Выбрать главу

— Заходите, — пригласила из двери мать.

— А деточка ваш спит? — спросило голубое платье, входя. — Первый сон до полуночи — самый крепкий. Счастливое золотое детство.

Он плохо спит, — пожаловалась мать. — Даже ругается во сне. Ей-Богу, такой, все-таки, вредный ребенок.

— А вы, душечка, почему не мажетесь кремом на ночь? — спросила певица и уронила цветок с плеча на кровать мальчика. — Конечно, вы — молоды, но это так скоро проходит — молодость.

— Красавица, красавица, — думал мальчик. — Она — самая красивая во всем отеле и думает, что мама моложе ее. Какая она наивная! Совсем мама не моложе ее. Маме наверняка, наверно, лет сорок.

— Что работа? — спросила певица.

— Сегодня сделал 60, — сказал отец с презрением. — Вот и считайте, что остается на руках.

— Спи, младенец мой прекрасный, — запел слабый чужой голос.

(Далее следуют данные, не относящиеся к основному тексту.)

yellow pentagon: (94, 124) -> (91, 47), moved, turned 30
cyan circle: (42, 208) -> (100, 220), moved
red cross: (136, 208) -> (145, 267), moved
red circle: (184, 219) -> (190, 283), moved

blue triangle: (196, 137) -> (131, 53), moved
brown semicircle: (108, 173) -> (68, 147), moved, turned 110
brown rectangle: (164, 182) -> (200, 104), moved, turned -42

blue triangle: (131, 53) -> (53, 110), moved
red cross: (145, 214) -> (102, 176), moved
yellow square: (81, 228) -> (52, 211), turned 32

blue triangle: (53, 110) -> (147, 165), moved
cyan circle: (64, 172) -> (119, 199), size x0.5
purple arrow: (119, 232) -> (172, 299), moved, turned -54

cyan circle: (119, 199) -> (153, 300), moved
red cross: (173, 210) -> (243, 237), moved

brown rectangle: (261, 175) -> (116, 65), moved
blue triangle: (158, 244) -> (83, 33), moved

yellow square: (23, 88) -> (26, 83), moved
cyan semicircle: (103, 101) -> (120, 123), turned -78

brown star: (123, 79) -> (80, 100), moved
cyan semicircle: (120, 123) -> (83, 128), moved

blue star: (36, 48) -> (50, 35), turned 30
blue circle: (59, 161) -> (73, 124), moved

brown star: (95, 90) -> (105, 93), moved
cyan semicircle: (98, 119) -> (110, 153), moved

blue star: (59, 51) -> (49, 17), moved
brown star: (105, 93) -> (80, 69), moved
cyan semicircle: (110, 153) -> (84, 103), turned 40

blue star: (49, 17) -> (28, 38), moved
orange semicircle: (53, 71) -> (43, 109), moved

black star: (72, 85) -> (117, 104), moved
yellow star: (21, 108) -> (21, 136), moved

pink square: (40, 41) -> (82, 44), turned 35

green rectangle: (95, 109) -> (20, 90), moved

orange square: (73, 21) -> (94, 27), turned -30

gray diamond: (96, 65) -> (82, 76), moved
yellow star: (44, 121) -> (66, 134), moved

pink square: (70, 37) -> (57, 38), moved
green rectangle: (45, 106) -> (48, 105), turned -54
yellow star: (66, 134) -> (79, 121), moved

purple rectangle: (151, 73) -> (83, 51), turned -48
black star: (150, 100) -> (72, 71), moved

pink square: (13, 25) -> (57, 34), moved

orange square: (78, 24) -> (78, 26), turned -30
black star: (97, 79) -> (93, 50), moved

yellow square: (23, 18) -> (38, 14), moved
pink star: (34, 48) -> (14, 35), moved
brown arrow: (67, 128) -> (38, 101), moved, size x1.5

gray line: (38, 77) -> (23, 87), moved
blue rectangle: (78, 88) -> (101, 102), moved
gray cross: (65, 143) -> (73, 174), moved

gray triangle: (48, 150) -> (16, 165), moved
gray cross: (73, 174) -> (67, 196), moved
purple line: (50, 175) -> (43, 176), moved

Потолок закружился и раздвинулся, посыпались увядшие розовые розы. Первый сон уступает место второму — без сновидений. Наступала полночь.

БЕЛЫЕ ГОРЫ

Швейцарцы взяли в тот год на каникулы, кроме русских эмигрантских детей, еще детей еврейских и испанских. Они прибывали партиями на вокзал столицы благословенной страны. Кудрявые черные, голубоглазые русые, они все несли на груди плакатик на веревочке с их именем и фамилией. Один мальчик рыдал и объяснял, что он не Иванов, а Бояринов, что они в поезде играли в какую-то сложную игру, приз за которую был плакатик, а потом перед приездом все перепуталось. Его никто не понимал. На вокзале стояли солидные белокурые женщины и улыбающиеся румяные мужчины и, жалостливо бормоча, вылавливали из толпы своих избранников.

Трехлетнего Васильева Петра взяла за руку широкоплечая дама в хорошем сером костюме и голубой шелковой блузочке. Васильева Андрея — высокий мужчина в толстой куртке и больших башмаках.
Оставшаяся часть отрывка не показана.